- TASK ITEM
From the entries below, list each line with "woodpecker".
[RECORDS PROVIDED — start]
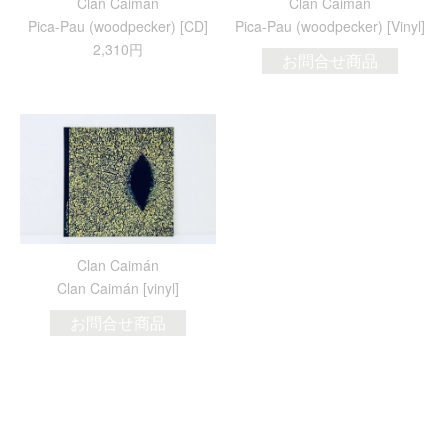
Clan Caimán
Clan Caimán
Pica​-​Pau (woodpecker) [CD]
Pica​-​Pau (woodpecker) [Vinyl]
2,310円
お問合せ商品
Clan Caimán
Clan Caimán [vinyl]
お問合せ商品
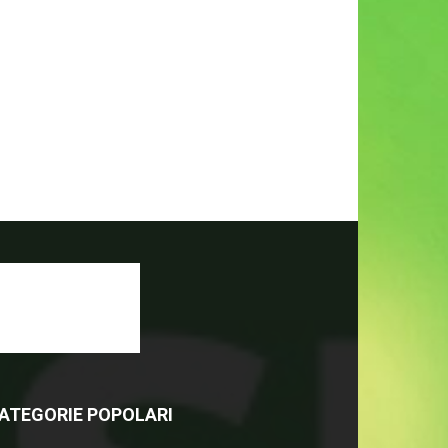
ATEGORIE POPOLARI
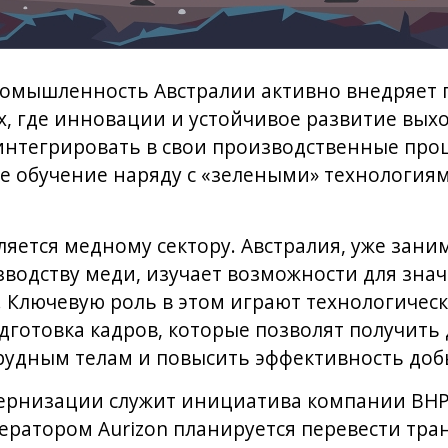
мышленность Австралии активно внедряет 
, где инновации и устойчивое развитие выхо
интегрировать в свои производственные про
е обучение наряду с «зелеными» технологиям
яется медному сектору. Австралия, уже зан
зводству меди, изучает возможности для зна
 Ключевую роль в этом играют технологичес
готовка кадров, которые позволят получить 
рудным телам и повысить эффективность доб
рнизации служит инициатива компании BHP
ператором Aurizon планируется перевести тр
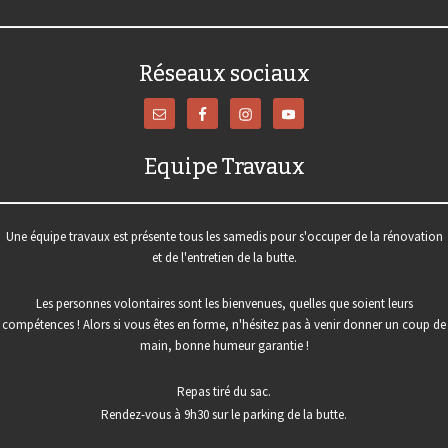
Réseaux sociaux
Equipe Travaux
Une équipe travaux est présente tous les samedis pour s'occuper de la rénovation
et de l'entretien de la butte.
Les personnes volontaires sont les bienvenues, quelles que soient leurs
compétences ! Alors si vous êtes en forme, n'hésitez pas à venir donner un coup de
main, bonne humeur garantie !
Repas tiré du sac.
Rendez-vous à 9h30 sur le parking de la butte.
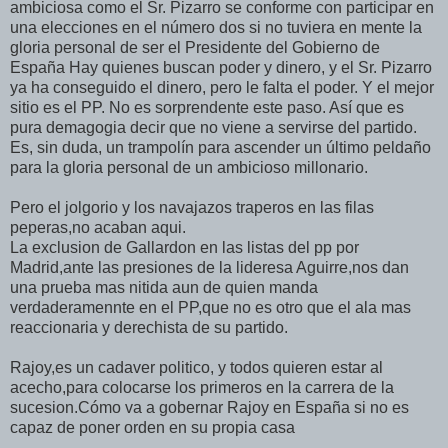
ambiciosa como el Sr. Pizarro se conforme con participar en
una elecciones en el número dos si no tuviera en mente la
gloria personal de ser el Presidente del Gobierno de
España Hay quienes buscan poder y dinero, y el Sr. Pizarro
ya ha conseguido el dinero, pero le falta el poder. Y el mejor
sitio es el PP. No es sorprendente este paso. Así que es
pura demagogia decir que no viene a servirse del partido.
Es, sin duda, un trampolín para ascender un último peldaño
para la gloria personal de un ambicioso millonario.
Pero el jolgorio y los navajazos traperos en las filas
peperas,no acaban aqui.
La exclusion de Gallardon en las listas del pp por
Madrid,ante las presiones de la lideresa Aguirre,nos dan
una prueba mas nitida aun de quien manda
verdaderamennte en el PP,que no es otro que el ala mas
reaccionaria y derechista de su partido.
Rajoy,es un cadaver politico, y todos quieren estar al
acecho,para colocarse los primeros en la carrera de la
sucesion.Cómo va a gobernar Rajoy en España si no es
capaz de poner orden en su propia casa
[RECORDS PROVIDED — finish]
- SOLUTION
Pica​-​Pau (woodpecker) [CD]
Pica​-​Pau (woodpecker) [Vinyl]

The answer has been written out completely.